## DATA RECORDS
* * *
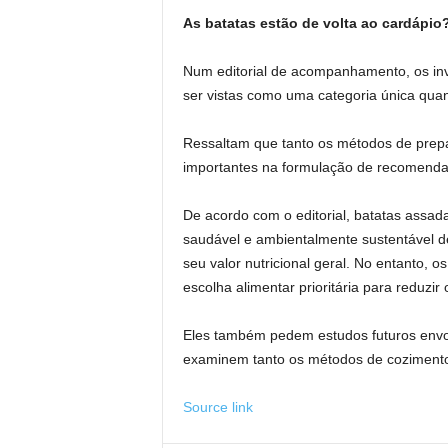
As batatas estão de volta ao cardápio
Num editorial de acompanhamento, os in
ser vistas como uma categoria única qua
Ressaltam que tanto os métodos de prepar
importantes na formulação de recomendaçõ
De acordo com o editorial, batatas assa
saudável e ambientalmente sustentável d
seu valor nutricional geral. No entanto,
escolha alimentar prioritária para reduzir 
Eles também pedem estudos futuros envo
examinem tanto os métodos de cozimento 
Source link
* * *
## GOAL OF THE EXERCISE
Your job is to repeat the data exactly, leaving each picture out.

## OUTPUT OF THE EXERCISE
As batatas estão de volta ao cardápio
Num editorial de acompanhamento, os in
ser vistas como uma categoria única qua
Ressaltam que tanto os métodos de prepar
importantes na formulação de recomendaçõ
De acordo com o editorial, batatas assa
saudável e ambientalmente sustentável d
seu valor nutricional geral. No entanto,
escolha alimentar prioritária para reduzir 
Eles também pedem estudos futuros envo
examinem tanto os métodos de cozimento 
Source link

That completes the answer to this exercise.